JC,
In response to your post about the “biters” versus “non-biters” in the study you refered to, I have these comments. Your version of the study is vague and does not contain the usual level of detail that you are famous for on this thread and I did not see a copy attached. Secondly, your implication that fish are predisposed from birth to be either biters or non-biters as far as artificials go is in my opinion a stretch at best. I believe that fish are conditioned in their responses and that some fish either live in an environment that they have been conditioned to eat a certain food such as crawfish or shad and they key on these forages or they are equal opportunity eaters and will try to eat a variety of things including some things that are not edible like sticks, vegetation, beer cans, etc. and they learn from putting these things in their mouth that they are not on the menu after their initial or subsequent attempts at eating them.
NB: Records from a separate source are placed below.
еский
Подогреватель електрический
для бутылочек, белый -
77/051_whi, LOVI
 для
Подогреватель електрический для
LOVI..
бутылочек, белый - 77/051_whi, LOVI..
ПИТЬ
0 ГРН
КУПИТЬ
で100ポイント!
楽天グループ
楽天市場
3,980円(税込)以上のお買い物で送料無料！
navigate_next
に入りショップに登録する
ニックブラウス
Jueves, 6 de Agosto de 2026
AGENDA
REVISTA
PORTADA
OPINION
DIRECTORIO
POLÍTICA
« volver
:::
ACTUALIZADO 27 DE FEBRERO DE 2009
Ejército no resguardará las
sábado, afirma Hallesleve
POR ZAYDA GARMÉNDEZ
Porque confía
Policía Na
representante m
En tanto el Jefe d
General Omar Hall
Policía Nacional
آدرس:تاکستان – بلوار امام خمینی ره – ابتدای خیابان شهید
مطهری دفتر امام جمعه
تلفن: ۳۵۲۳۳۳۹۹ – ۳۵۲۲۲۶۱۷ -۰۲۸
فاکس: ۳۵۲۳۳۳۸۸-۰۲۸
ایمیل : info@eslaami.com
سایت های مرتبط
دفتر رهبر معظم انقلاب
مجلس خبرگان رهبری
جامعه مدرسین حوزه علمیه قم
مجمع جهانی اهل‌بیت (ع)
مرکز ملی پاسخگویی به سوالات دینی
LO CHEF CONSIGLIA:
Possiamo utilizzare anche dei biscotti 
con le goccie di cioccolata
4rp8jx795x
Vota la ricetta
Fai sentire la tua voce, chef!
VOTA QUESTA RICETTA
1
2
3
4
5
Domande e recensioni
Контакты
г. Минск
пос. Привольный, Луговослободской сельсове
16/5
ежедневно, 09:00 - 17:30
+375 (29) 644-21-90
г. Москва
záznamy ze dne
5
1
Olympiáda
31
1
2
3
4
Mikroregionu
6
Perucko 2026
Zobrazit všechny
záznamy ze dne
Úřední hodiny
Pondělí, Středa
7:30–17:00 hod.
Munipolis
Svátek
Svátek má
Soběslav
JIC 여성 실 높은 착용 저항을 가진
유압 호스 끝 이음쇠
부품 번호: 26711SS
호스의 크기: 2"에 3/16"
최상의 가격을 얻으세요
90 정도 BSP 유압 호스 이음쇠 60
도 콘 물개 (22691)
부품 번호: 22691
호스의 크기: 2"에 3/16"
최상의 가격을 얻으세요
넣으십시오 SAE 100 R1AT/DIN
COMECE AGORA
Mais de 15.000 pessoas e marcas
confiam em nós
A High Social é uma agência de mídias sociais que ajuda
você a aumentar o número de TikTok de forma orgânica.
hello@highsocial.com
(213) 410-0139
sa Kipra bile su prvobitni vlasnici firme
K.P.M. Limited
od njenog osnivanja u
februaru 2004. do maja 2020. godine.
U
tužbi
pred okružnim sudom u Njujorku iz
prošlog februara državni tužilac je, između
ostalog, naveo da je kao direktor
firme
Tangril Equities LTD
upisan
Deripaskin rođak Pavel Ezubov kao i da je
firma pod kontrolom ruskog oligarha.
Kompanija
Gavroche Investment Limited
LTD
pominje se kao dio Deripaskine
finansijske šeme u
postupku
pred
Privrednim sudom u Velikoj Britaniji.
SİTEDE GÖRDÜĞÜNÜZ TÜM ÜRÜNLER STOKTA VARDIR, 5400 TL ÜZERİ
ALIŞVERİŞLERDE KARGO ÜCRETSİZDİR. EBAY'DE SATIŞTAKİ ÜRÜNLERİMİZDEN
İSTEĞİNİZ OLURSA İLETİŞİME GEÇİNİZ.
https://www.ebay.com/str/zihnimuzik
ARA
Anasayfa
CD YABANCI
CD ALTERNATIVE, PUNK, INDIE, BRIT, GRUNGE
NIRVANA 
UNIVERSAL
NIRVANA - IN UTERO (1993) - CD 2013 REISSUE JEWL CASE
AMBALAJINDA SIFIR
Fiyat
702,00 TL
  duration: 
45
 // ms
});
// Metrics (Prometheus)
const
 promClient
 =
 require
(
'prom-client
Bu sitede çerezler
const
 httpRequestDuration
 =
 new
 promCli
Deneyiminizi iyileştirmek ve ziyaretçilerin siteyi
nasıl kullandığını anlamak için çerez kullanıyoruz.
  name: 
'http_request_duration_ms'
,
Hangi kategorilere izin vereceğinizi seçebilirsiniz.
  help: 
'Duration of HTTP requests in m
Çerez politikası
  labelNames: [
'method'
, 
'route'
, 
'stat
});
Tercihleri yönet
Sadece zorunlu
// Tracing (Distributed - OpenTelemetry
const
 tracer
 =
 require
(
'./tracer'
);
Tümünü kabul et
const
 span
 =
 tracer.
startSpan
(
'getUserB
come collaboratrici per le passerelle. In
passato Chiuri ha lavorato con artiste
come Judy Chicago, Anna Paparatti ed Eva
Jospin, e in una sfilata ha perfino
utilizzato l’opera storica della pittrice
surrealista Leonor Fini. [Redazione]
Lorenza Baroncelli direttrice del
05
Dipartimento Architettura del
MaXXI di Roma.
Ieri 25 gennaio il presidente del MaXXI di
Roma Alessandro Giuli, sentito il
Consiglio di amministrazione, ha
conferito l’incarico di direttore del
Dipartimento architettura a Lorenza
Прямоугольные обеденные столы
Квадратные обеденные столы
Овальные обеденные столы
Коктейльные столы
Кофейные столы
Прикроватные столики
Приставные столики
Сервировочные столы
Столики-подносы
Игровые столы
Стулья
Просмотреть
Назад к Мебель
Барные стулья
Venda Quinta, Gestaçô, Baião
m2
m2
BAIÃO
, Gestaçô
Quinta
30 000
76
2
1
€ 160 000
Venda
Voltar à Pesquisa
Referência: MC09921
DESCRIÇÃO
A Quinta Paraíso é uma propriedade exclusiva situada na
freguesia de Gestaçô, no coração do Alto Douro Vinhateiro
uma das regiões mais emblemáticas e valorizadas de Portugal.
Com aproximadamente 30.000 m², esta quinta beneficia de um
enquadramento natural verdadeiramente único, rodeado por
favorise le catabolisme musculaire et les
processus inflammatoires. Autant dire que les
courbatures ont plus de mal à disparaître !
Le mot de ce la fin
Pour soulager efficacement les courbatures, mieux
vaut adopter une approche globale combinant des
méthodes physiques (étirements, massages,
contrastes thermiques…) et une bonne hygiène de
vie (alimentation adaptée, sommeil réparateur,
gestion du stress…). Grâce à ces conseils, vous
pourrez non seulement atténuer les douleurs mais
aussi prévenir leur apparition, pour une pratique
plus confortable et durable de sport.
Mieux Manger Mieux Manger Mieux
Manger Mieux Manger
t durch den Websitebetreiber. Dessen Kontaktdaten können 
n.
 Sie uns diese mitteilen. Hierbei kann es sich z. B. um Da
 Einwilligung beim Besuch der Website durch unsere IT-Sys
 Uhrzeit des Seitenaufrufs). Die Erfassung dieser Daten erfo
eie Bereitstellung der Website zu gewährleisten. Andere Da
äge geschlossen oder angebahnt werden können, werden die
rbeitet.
Thirdly, the fish in this pond that were not caught obviously ate something in the pond to stay alive and that conditioning may be a factor in their reluctance to eating artificial baits presented to them. I am sure with the amount of fishing that you appear to do that you have caught some large specimens that did not show evidence of previous hook marks in their mouth and that these specimens were also usually very healthy looking. These fish were in my opinion conditioned early on to a certain food base in a certain location. This could be the key to the pond study, maybe the shallow living fish were the ones that were caught because the artificials that were offered to them were only offered to a select portion of the water column and never reached the deeper living fish? Maybe the non-biters were conditioned early on to an invertebrate diet and were presented only with “fishlike” artificials and these same fish may have had a negative experience with another fish forage when they were young such as trying to eat another small bass and almost choking on it due to the size? Lots of variables here to evaluate and not enough information to substantiate these hypotheses. In closing, your last statement about growth rates of biters versus non-biters in a harvest environment not living long enough to enjoy the growth is contradictory in that if a fish was a non-biter and would not take artificials it would never be caught!!
P.S. I do believe that certain fish are catchable many times as I have done it while others are not as reproducable or suseptible to being caught again and again. I wish they had little signs on them so during tourneys we could just go back for the multiple biters and not waste time on the one-timers!